■ **What to work on**:
Of all the entries below, only the lines from the one with "Client Testimonials (797, 162)" up to and including the one with "Blog (944, 162)" are to be duplicated exactly.

■ **Entries shown**:
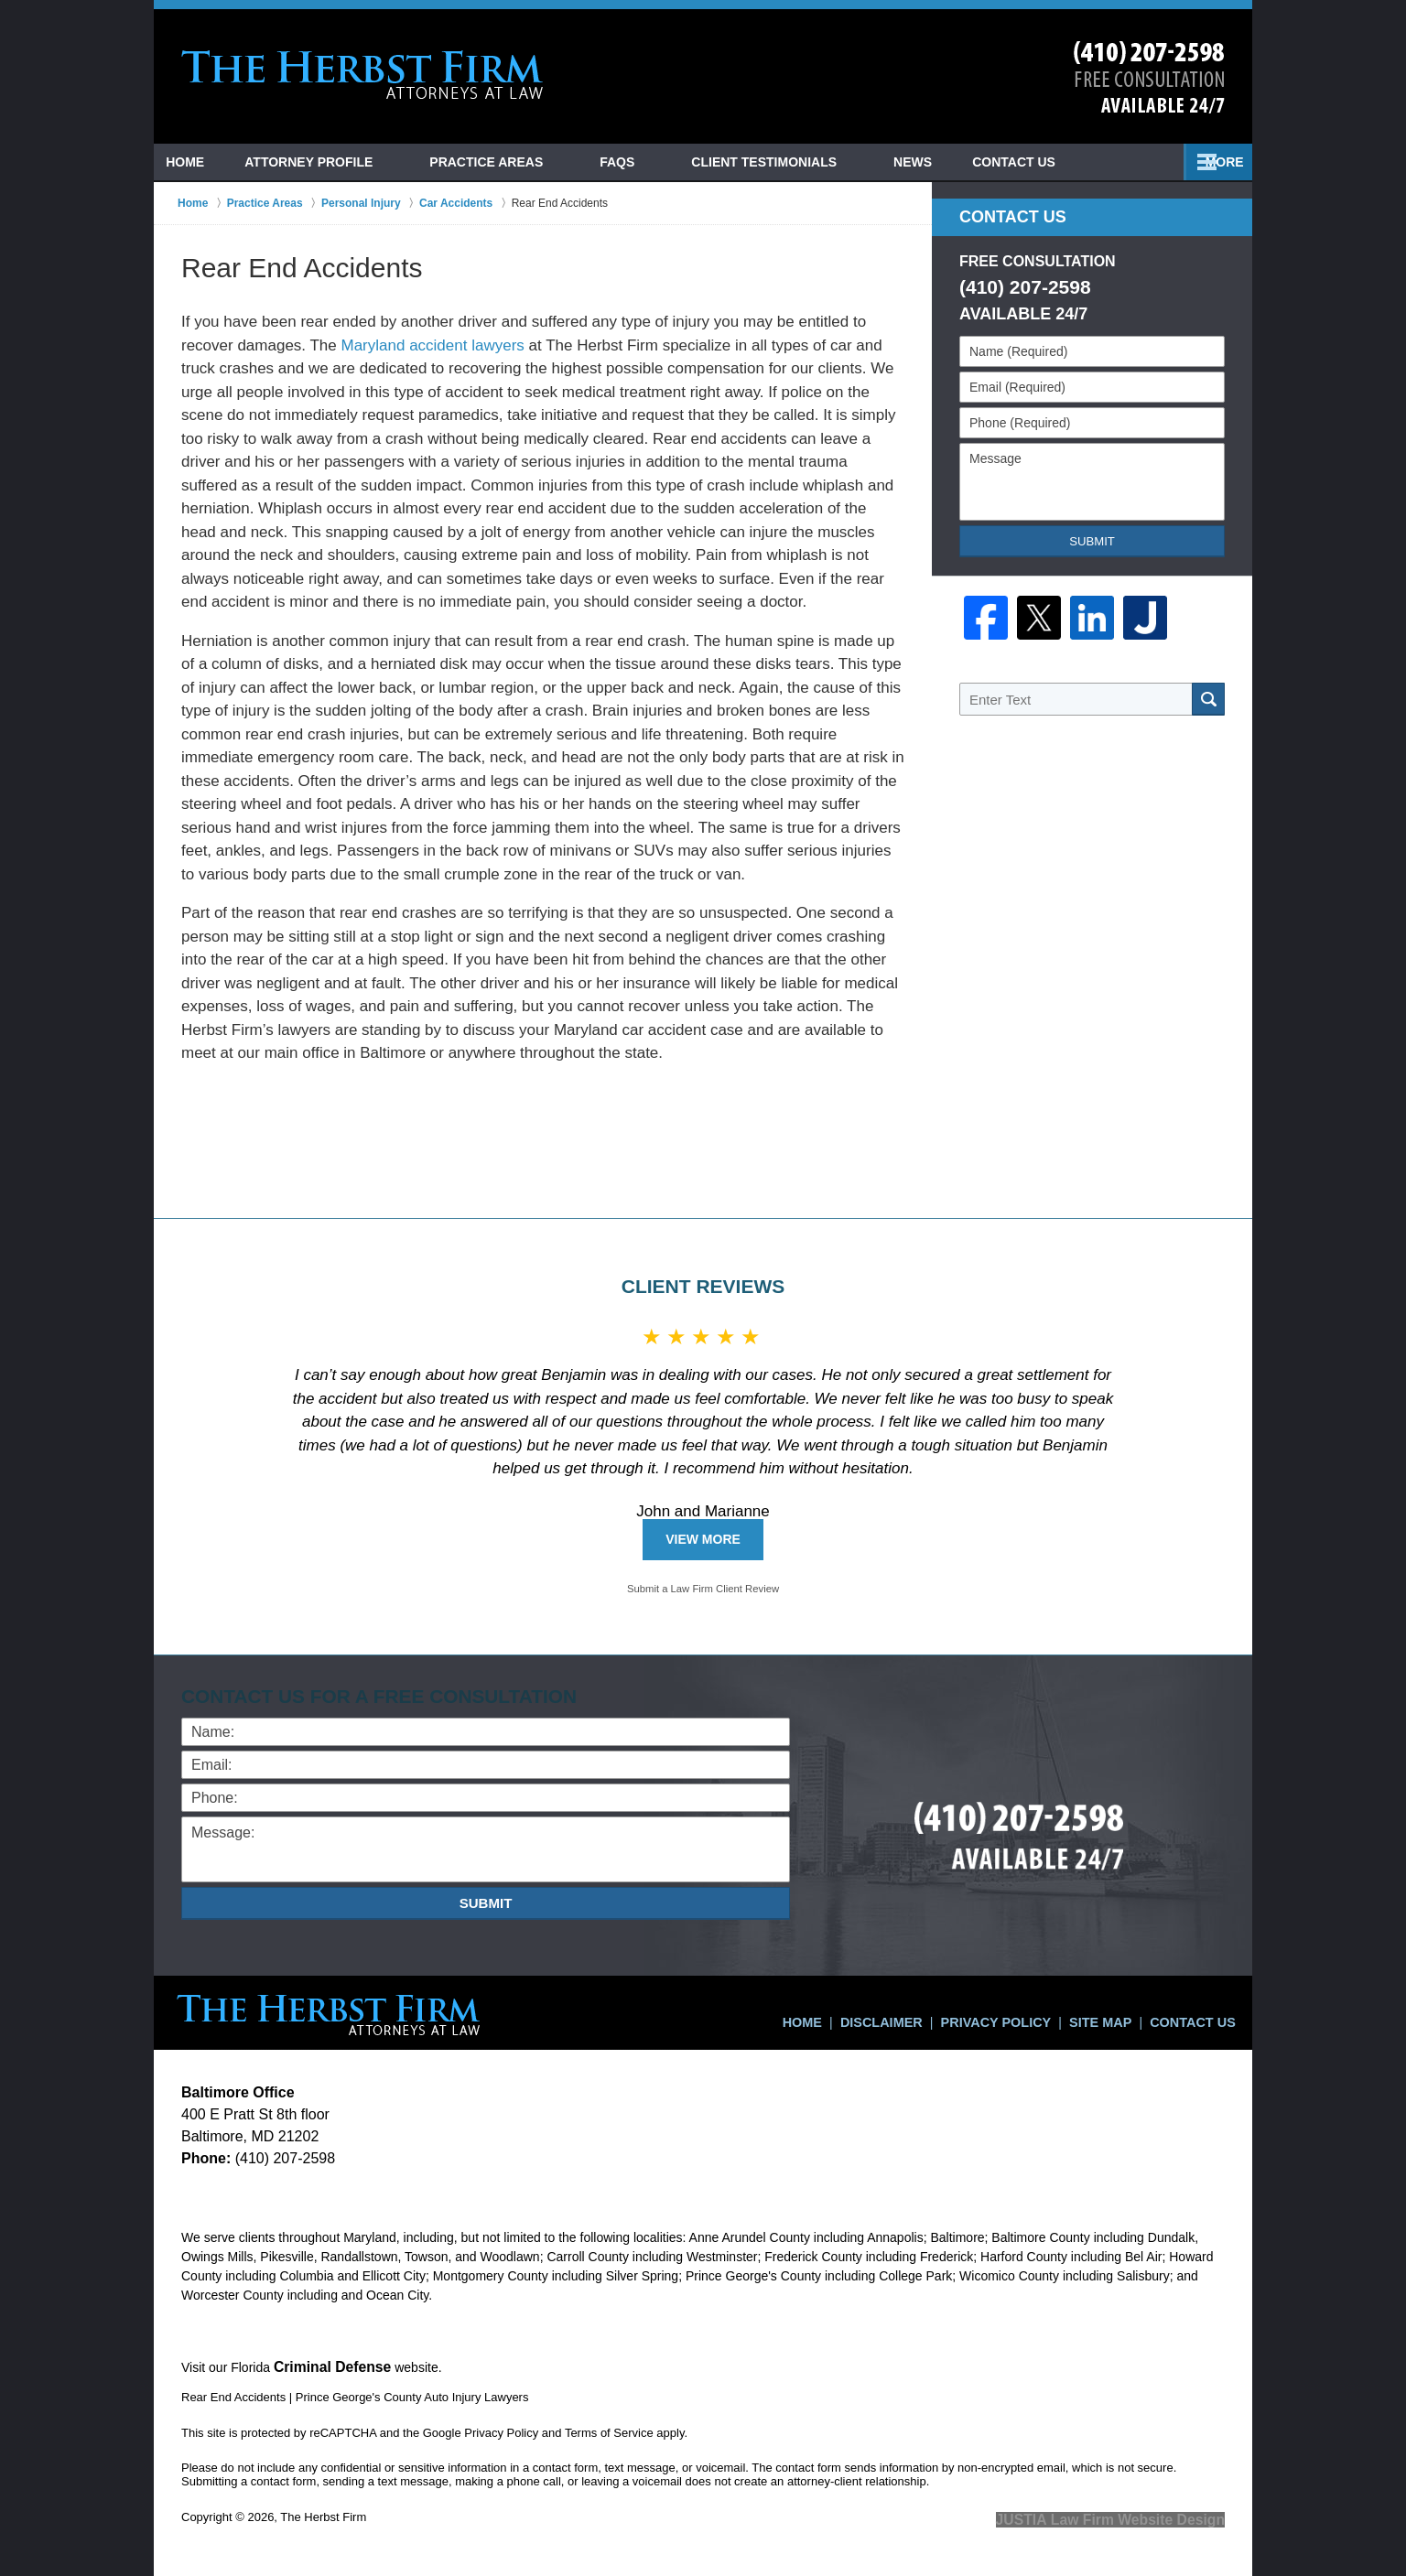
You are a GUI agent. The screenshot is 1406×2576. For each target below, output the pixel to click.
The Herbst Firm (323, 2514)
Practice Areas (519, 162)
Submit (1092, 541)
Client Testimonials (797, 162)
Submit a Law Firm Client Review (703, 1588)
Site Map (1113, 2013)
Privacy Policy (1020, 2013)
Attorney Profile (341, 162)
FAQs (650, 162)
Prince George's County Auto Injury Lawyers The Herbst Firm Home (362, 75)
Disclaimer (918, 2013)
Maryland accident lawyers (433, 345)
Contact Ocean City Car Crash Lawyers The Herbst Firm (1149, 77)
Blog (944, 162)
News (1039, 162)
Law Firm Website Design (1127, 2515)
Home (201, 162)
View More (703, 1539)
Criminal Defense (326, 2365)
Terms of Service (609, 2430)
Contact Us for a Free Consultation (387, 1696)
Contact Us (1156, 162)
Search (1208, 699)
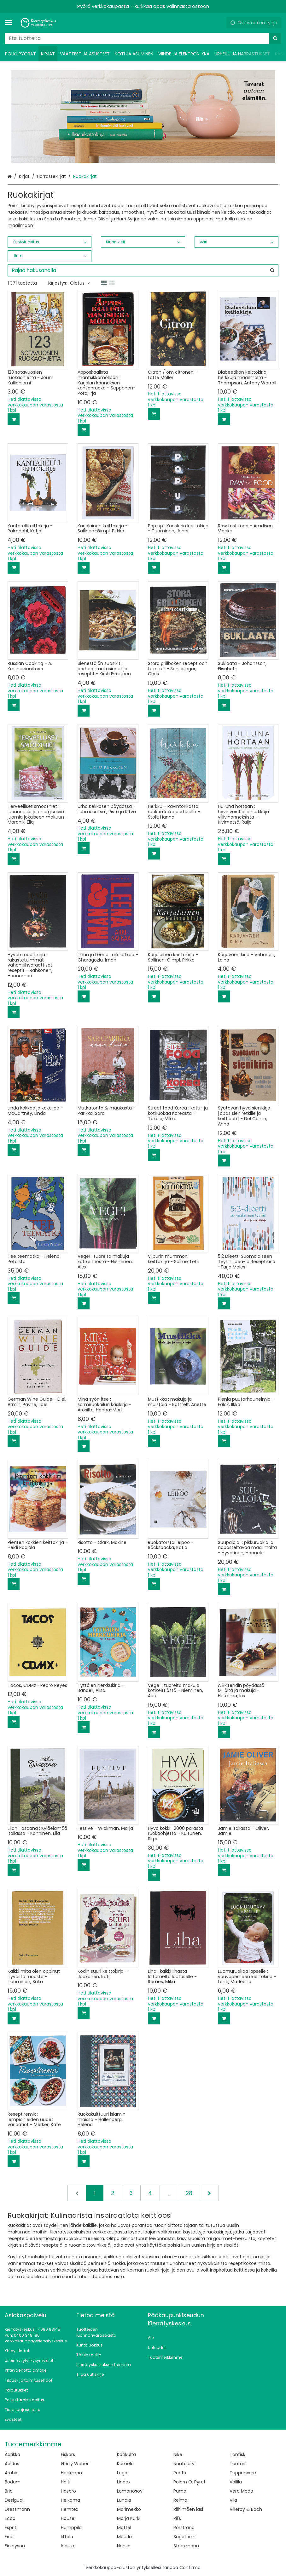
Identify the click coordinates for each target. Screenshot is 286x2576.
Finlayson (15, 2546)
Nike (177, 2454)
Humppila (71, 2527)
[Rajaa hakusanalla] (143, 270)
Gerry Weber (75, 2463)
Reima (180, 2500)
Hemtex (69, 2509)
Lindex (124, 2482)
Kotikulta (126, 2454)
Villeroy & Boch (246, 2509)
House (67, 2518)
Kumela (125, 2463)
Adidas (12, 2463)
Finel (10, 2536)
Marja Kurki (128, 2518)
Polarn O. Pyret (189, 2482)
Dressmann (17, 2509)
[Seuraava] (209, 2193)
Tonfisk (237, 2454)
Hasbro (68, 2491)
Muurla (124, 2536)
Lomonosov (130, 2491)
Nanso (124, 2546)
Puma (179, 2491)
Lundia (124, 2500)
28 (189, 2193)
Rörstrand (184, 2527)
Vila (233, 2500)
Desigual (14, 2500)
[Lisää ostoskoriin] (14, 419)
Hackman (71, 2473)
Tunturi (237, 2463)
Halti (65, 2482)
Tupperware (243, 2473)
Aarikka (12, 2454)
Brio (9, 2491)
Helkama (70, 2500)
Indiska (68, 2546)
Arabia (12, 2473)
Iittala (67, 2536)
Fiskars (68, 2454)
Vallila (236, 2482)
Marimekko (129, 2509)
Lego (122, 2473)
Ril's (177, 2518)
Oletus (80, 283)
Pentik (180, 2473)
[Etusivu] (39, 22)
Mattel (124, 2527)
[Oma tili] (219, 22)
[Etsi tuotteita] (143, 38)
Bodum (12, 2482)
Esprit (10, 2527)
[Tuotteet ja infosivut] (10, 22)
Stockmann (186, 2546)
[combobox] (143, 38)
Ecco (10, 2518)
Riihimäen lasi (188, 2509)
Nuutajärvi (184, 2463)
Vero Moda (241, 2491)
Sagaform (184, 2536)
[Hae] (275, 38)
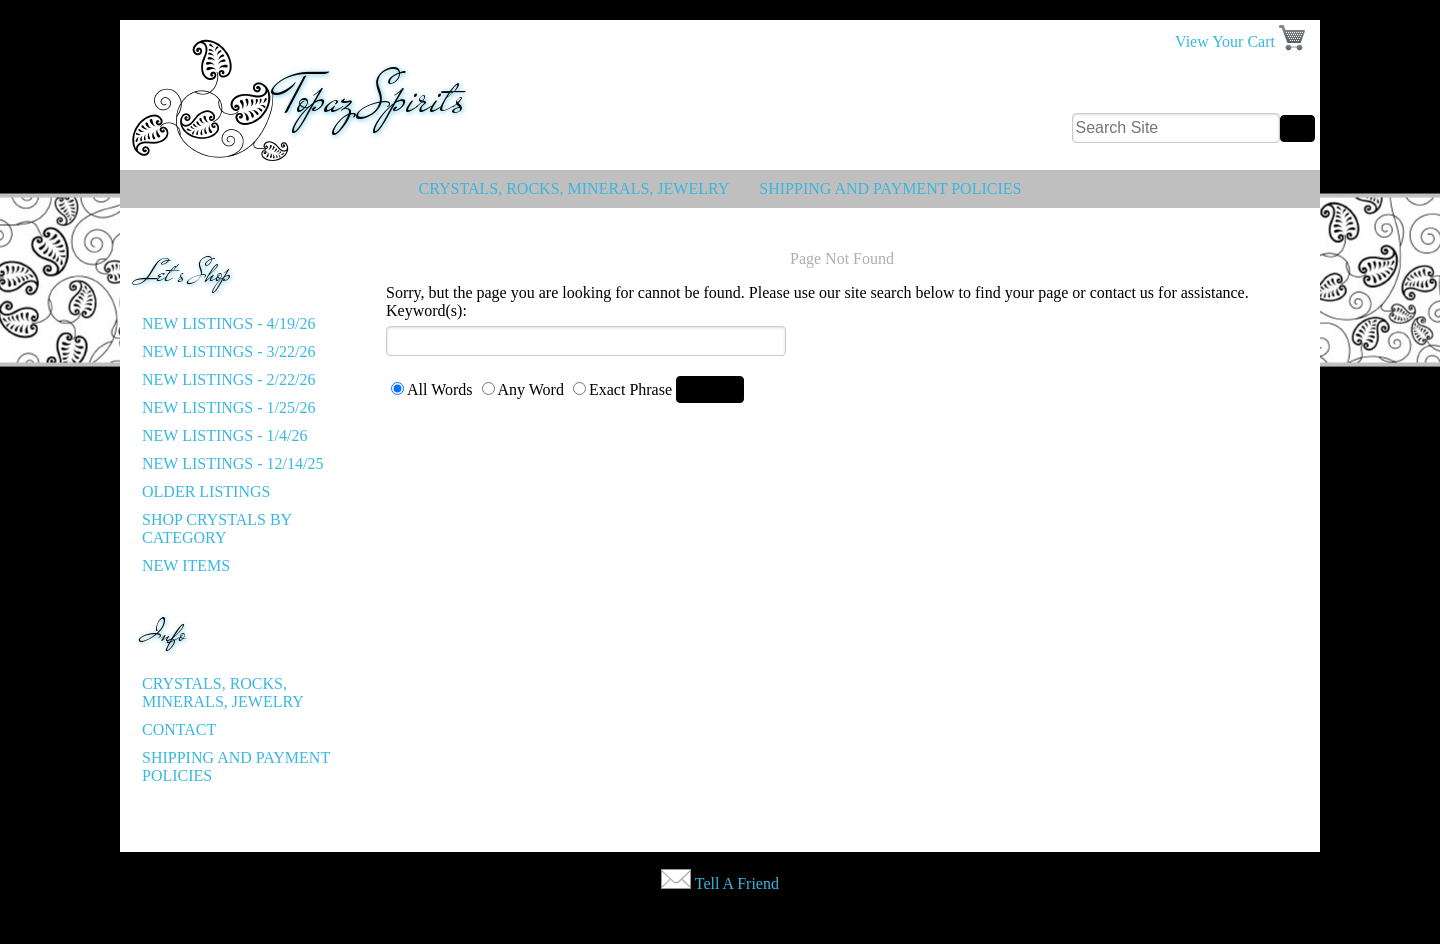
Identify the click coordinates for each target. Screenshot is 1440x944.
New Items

■ **Worked solution**:
Client Testimonials (797, 162)
Submit a Law Firm Client Review (703, 1588)
Site Map (1113, 2013)
Privacy Policy (1020, 2013)
Attorney Profile (341, 162)
FAQs (650, 162)
Prince George's County Auto Injury Lawyers The Herbst Firm Home (362, 75)
Disclaimer (918, 2013)
Maryland accident lawyers (433, 345)
Contact Ocean City Car Crash Lawyers The Herbst Firm (1149, 77)
Blog (944, 162)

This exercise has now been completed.